ACCESS DENIED: The New Face of the Textbook Monopoly

Across institutions and majors, an average of 32% of courses included access codes among the required course materials. At institutional bookstores, the average cost of an access code sold solo – i.e., not bundled with a textbook or primary course material of any form – was $100.24.

Amid rising college costs, college textbooks are often overlooked. New data from the Bureau of Labor Statistics finds that textbook prices have increased by 88% in the past decade, compared to a 63% increase in college tuition and fees. For students and families already struggling to afford college tuition, hundreds of dollars for course materials often comes out-of-pocket and can be a serious barrier to student success.

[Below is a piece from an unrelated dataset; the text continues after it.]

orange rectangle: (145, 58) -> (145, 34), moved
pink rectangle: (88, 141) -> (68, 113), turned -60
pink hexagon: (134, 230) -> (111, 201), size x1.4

These high prices are not without consequence. In prior reports, the Student PIRGs found that two-thirds of students skipped buying a textbook because of cost. Nearly 50% of students reported that textbook prices impact which and how many courses they were able to take. Another 33% of students reported using financial aid to purchase their textbooks.

The growth of cost-saving alternatives like used textbooks and free, openly-licensed educational resources have forced publishers to reassess their business and shift toward a new model: access codes.

In brief, access codes are serial numbers that allow students to unlock an online learning suite. These platforms often contain digital books, pre-made homework assignments, quizzes, tests, educational videos, and other multimedia content. The access code, once registered, becomes null and may not be used by any student in a different course or semester.

Given the rapid expansion of this new product in the marketplace, this report contains two pieces: a survey of critical consumer-oriented information on the potential impact of access codes, and an analysis of the transition from the student perspective.